:: Work item ::
Set down the data below from its first line to the line holding "área audiovisual", inclusive; omit all pictures.

:: Records for the task ::
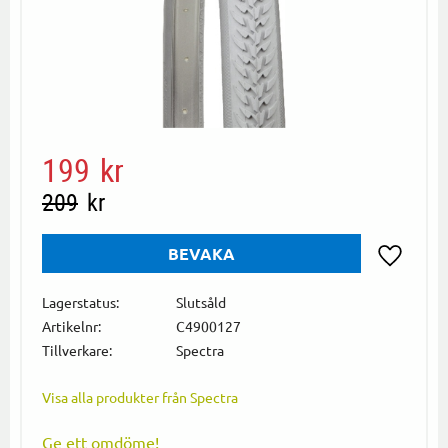
Nedsatt pris:
199
kr
Ordinarie pris:
209
kr
BEVAKA
Lägg till i
Lagerstatus
Slutsåld
Artikelnr
C4900127
Tillverkare
Spectra
Visa alla produkter från Spectra
Ge ett omdöme!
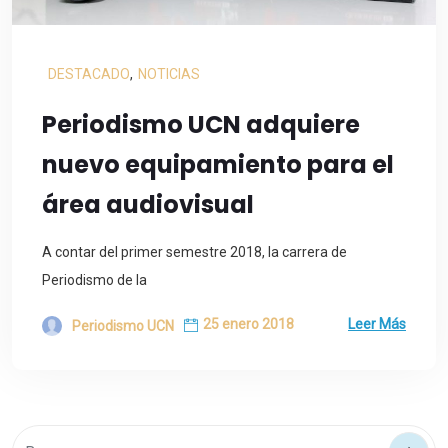
DESTACADO
,
NOTICIAS
Periodismo UCN adquiere
nuevo equipamiento para el
área audiovisual
A contar del primer semestre 2018, la carrera de
Periodismo de la
25 enero 2018
Leer Más
Periodismo UCN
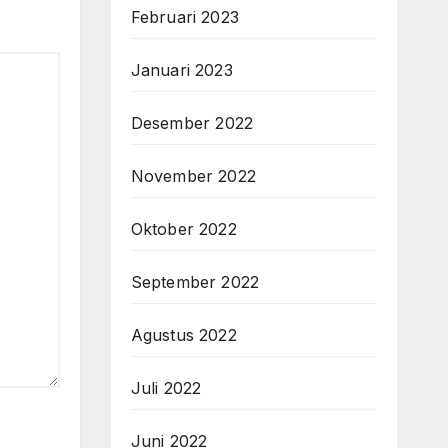
Februari 2023
Januari 2023
Desember 2022
November 2022
Oktober 2022
September 2022
Agustus 2022
Juli 2022
Juni 2022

:: Answer space ::
Nedsatt pris:
199
kr
Ordinarie pris:
209
kr
BEVAKA
Lägg till i
Lagerstatus
Slutsåld
Artikelnr
C4900127
Tillverkare
Spectra
Visa alla produkter från Spectra
Ge ett omdöme!
DESTACADO
,
NOTICIAS
Periodismo UCN adquiere
nuevo equipamiento para el
área audiovisual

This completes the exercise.